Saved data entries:
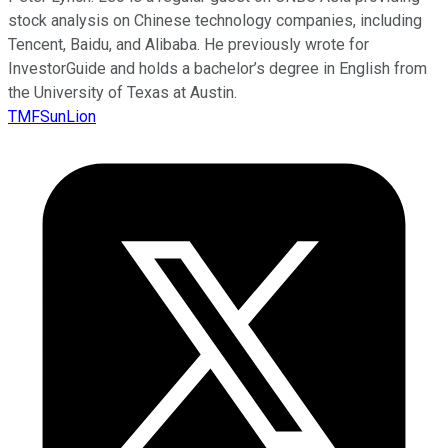
stock analysis on Chinese technology companies, including
Tencent, Baidu, and Alibaba. He previously wrote for
InvestorGuide and holds a bachelor’s degree in English from
the University of Texas at Austin.
TMFSunLion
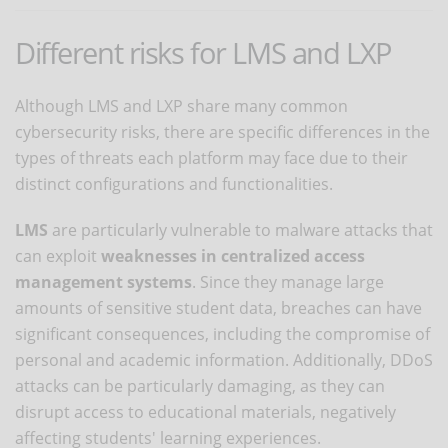
Different risks for LMS and LXP
Although LMS and LXP share many common
cybersecurity risks, there are specific differences in the
types of threats each platform may face due to their
distinct configurations and functionalities.
LMS
are particularly vulnerable to malware attacks that
can exploit
weaknesses in centralized access
management systems
. Since they manage large
amounts of sensitive student data, breaches can have
significant consequences, including the compromise of
personal and academic information. Additionally, DDoS
attacks can be particularly damaging, as they can
disrupt access to educational materials, negatively
affecting students' learning experiences.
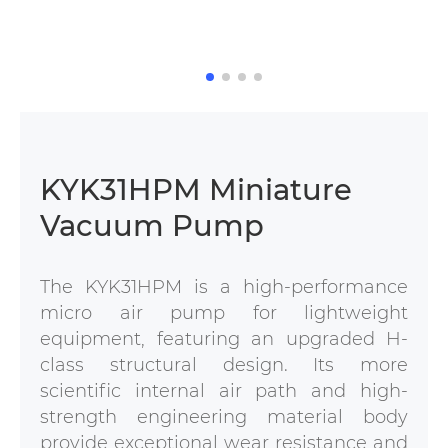
KYK31HPM Miniature
Vacuum Pump
The KYK31HPM is a high-performance
micro air pump for lightweight
equipment, featuring an upgraded H-
class structural design. Its more
scientific internal air path and high-
strength engineering material body
provide exceptional wear resistance and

TASK DESCRIPTION: No pictures belong in the answer. It must repeat exactly the lines from the line with "weaknesses in centralized access" through the final line of the records.

EXPECTED ANSWER:
weaknesses in centralized access
management systems
. Since they manage large
amounts of sensitive student data, breaches can have
significant consequences, including the compromise of
personal and academic information. Additionally, DDoS
attacks can be particularly damaging, as they can
disrupt access to educational materials, negatively
affecting students' learning experiences.
KYK31HPM Miniature
Vacuum Pump
The KYK31HPM is a high-performance
micro air pump for lightweight
equipment, featuring an upgraded H-
class structural design. Its more
scientific internal air path and high-
strength engineering material body
provide exceptional wear resistance and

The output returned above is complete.